Звуки такие, словно в нас ударяет взрывная волна — мощный таран ленивого океана. Судно вздрогнет, дробно и глухо ухнув, затем приподнимет «голову», вздохнет (вздох ветра: «х-х-х-х!») и снова ударится «зубами»: «тр-р-р-р!» Сейчас впередсмотрящие на крыле мостика глядят во все глаза и ничего не видят, а Гриша-радист стоит, наверно, у радиолокатора: не напороться бы на айсберг. Радио хрипло и неразборчиво, с какими-то всхлипами сообщает о пожаре на танкере в водах Бискайского залива, почти на другом конце света. Метнулись за окном бокового иллюминатора незнакомые, неугомонные, словно люди, птицы. Канули в белое. Пурга…
Работы в морозильном цехе (всякие там приборки, подгонки, наладки) приостановлены: слишком сильна качка. Но безделье, пожалуй, хуже качки. Всем осточертело работать в четверть силы. Ведь за время плавания уже все переделано и подготовлено для погрузки замороженного мяса с китобазы и принятия свежего для собственной заморозки.

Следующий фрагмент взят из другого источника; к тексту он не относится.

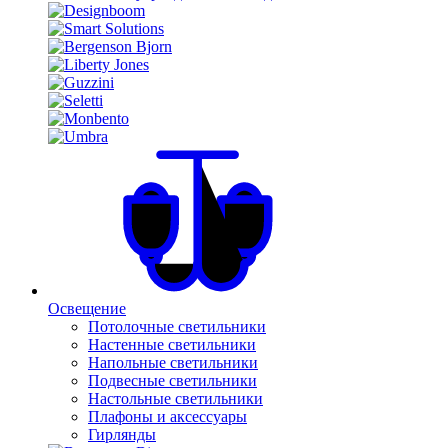
Освещение
Потолочные светильники
Настенные светильники
Напольные светильники
Подвесные светильники
Настольные светильники
Плафоны и аксессуары
Гирлянды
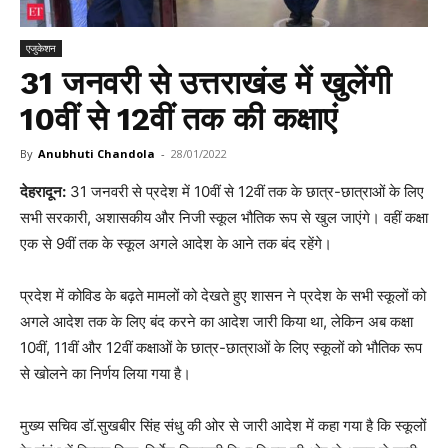
एजुकेशन
31 जनवरी से उत्तराखंड में खुलेंगी
10वीं से 12वीं तक की कक्षाएं
By
Anubhuti Chandola
-
28/01/2022
देहरादून:
31 जनवरी से प्रदेश में 10वीं से 12वीं तक के छात्र-छात्राओं के लिए
सभी सरकारी, अशासकीय और निजी स्कूल भौतिक रूप से खुल जाएंगे। वहीं कक्षा
एक से 9वीं तक के स्कूल अगले आदेश के आने तक बंद रहेंगे।
प्रदेश में कोविड के बढ़ते मामलों को देखते हुए शासन ने प्रदेश के सभी स्कूलों को
अगले आदेश तक के लिए बंद करने का आदेश जारी किया था, लेकिन अब कक्षा
10वीं, 11वीं और 12वीं कक्षाओं के छात्र-छात्राओं के लिए स्कूलों को भौतिक रूप
से खोलने का निर्णय लिया गया है।
मुख्य सचिव डॉ.सुखबीर सिंह संधु की ओर से जारी आदेश में कहा गया है कि स्कूलों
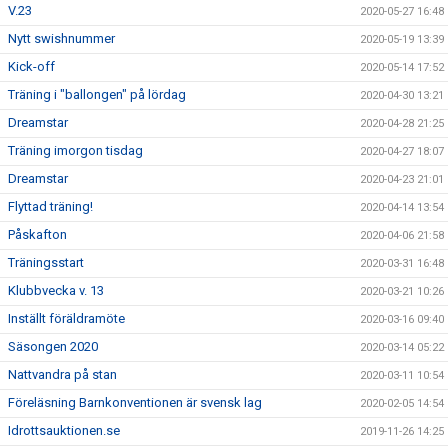
V.23
2020-05-27 16:48
Nytt swishnummer
2020-05-19 13:39
Kick-off
2020-05-14 17:52
Träning i "ballongen" på lördag
2020-04-30 13:21
Dreamstar
2020-04-28 21:25
Träning imorgon tisdag
2020-04-27 18:07
Dreamstar
2020-04-23 21:01
Flyttad träning!
2020-04-14 13:54
Påskafton
2020-04-06 21:58
Träningsstart
2020-03-31 16:48
Klubbvecka v. 13
2020-03-21 10:26
Inställt föräldramöte
2020-03-16 09:40
Säsongen 2020
2020-03-14 05:22
Nattvandra på stan
2020-03-11 10:54
Föreläsning Barnkonventionen är svensk lag
2020-02-05 14:54
Idrottsauktionen.se
2019-11-26 14:25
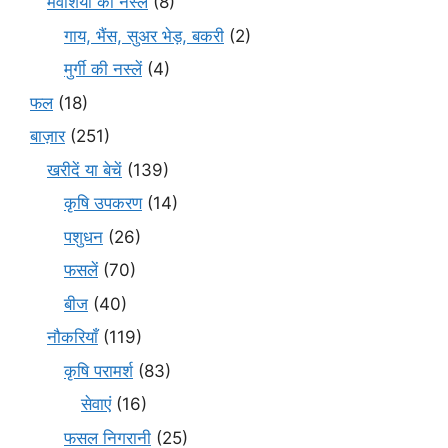
मवेशियों की नस्लें
(8)
गाय, भैंस, सुअर भेड़, बकरी
(2)
मुर्गी की नस्लें
(4)
फल
(18)
बाज़ार
(251)
खरीदें या बेचें
(139)
कृषि उपकरण
(14)
पशुधन
(26)
फसलें
(70)
बीज
(40)
नौकरियाँ
(119)
कृषि परामर्श
(83)
सेवाएं
(16)
फसल निगरानी
(25)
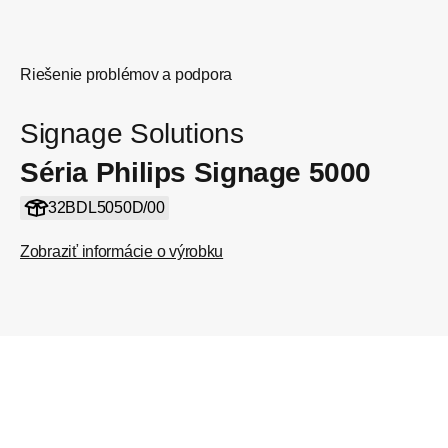
Riešenie problémov a podpora
Signage Solutions
Séria Philips Signage 5000
32BDL5050D/00
Zobraziť informácie o výrobku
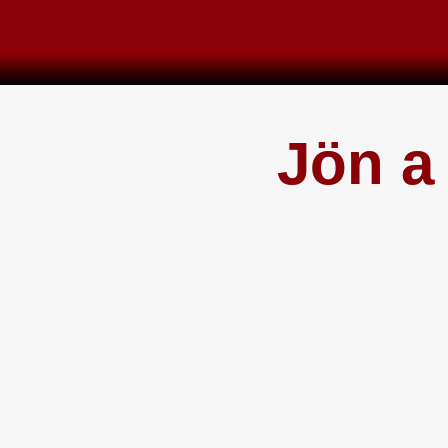
Skip
to
content
Jön a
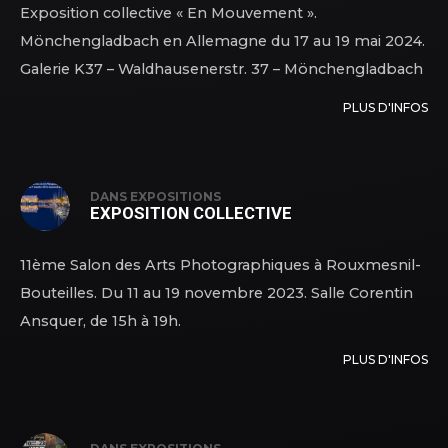
Exposition collective « En Mouvement ».
Mönchengladbach en Allemagne du 17 au 19 mai 2024.
Galerie K37 – Waldhausenerstr. 37 – Mönchengladbach
PLUS D'INFOS
DANS
EXPOSITIONS
EXPOSITION COLLECTIVE
11ème Salon des Arts Photographiques à Rouxmesnil-
Bouteilles. Du 11 au 19 novembre 2023. Salle Corentin
Ansquer, de 15h à 19h.
PLUS D'INFOS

Все повесили носы, не унывает только один матрос-морозильщик — Сережка Здор.
Времени много, работы мало — самое для него раздолье.
— А чего работать? Мы же не китобои, а туристы. Мне хочется посмотреть погоду в Антарктике. Я — романтик.
Романтик, слегка потрепанный морской болезнью, похудел, оброс чернющей бородой и стал походить на загримированного под турка подростка из кружка художественной самодеятельности. В последнее время он является на работу, закатав до колен брюки (они у него длинные, а подшить лень), с ногами-спичками в больших ботинках. Его хитроватая, до ушей улыбка и поджарые икры вызывают смешки и подтрунивания:
— Идет папа Карло!
Почему «папа Карло»? Впрочем, само звучание этого прозвища ему подходит и передразнивает его гортанный голос.
— Видели капских голубей? — сообщает Сережка. — В Антарктике их до чертиков, особенно они за китобазой увиваются. Я много их переловил. Наберу в рот масла и начинаю капать за борт. Голуби подлетают, а я их рукой раз — и готово!